[What is expected]: Retype the entries below exactly, and keep every picture out of your version.
- Opening Delimiter -
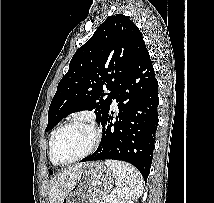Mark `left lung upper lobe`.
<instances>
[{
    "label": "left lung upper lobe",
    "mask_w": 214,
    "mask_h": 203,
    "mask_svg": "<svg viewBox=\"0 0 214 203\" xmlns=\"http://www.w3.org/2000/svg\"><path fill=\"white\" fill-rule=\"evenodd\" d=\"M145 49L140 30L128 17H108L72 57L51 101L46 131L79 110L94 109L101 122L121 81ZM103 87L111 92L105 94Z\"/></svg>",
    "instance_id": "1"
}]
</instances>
- Closing Delimiter -
[Answer box]:
Mark `left lung upper lobe`.
<instances>
[{
    "label": "left lung upper lobe",
    "mask_w": 214,
    "mask_h": 203,
    "mask_svg": "<svg viewBox=\"0 0 214 203\" xmlns=\"http://www.w3.org/2000/svg\"><path fill=\"white\" fill-rule=\"evenodd\" d=\"M145 49L140 30L128 17H108L72 57L51 101L46 131L79 110L94 109L101 122L121 81ZM103 87L111 92L105 94Z\"/></svg>",
    "instance_id": "1"
}]
</instances>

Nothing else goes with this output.